I shook my head. He was asking too much of me.


“Raven, please. I can’t live like this. I need to be by your side. I feel the need to protect you and…I can’t do that as a human. What am I supposed to do? Stand by and grow ever older while you live on possibly centuries after I die? Could you live like that?”


“Sethis stop,” I whimpered. “I can’t, I can’t! I wish for us to be together more than anything but if you died during the change I…I couldn’t live with that…I’d have killed you, Sethis…” The tears came back thick and fast and I could do nothing to stop myself. “I can’t…”

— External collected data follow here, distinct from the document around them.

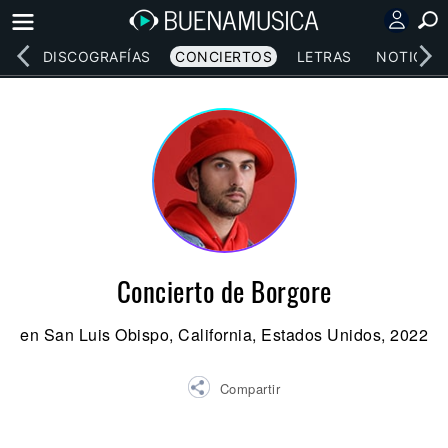
EOS
DISCOGRAFÍAS
CONCIERTOS
LETRAS
NOTICIAS
Concierto de Borgore
en San Luis Obispo, California, Estados Unidos, 2022
Compartir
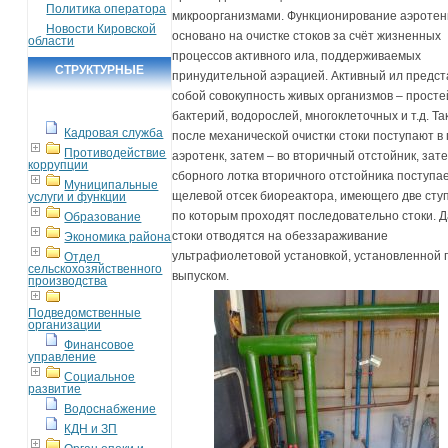
Политика оператора
микроорганизмами. Функционирование аэротен
Новости Кировской
основано на очистке стоков за счёт жизненных
области
процессов активного ила, поддерживаемых
СТРУКТУРНЫЕ
принудительной аэрацией. Активный ил предст
ПОДРАЗДЕЛЕНИЯ
собой совокупность живых организмов – прост
бактерий, водорослей, многоклеточных и т.д. Так
Кадровая служба
после механической очистки стоки поступают в
Противодействие
аэротенк, затем – во вторичный отстойник, зат
коррупции
сборного лотка вторичного отстойника поступае
Муниципальные
щелевой отсек биореактора, имеющего две сту
услуги и функции
по которым проходят последовательно стоки. 
Образование
стоки отводятся на обеззараживание
Экономика района
ультрафиолетовой установкой, установленной 
Отдел
сельскохозяйственного
выпуском.
производства
Подведомственные
организации
Финансовое
управление
Социальное
развитие
Водоснабжение
КДН и ЗП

I heard him sigh as he drew me into his arms. His warmth and musky scent was too much to bear and the hunger flared up inside me.


“I…I have to go,” I said, wiping my tears and pushing him away.


“Raven, listen to me,” he started, but I shook my head and backed away from him. I could hear his heart beating, see the throb of his veins and hear the rush of blood as it coursed round his body.


“I have to go,” I said breathlessly. “I’m sorry, Sethis…” I turned and ran out of the door, leaving him standing alone.


I did not see him again that night. He was not at The Sanctuary when I arrived back and nor was he at the cottage when I went to find him. It felt strangely empty and the animals were nowhere to be seen. The stables, too, were empty and I returned to the mansion worried and wondering where Sethis was.


Come the dawn, as I slid into bed, I couldn’t help thinking that I’d gotten him back for one brief moment only to let him slip away again. I should never have left him and now I didn’t know when I was next going to see him, if ever. Dreading the worst, I closed my eyes and drifted into fitful sleep where I seemed to wake every half hour only to drift off again.


Three hours before nightfall I opened my eyes to find Keenar standing over me, her hand on my shoulder.


“What is it?” I asked, immediately awake.


“Come with me, Raven.” Her tone was nervous and a little frightened.


“What’s happened?” I asked as I slipped on some clothes.


“You will see for yourself. Hurry,” she added.


Starting to feel nervous, I followed her out the door and through the mansion. We were almost running and I could hear someone screaming. I grasped Keenar’s arm to slow her down.


“Keenar! Tell me what’s going on!”


She met my eyes and hesitated. “It…it’s Sethis.” We rounded a corner and into another bedroom. “He’s making the change.”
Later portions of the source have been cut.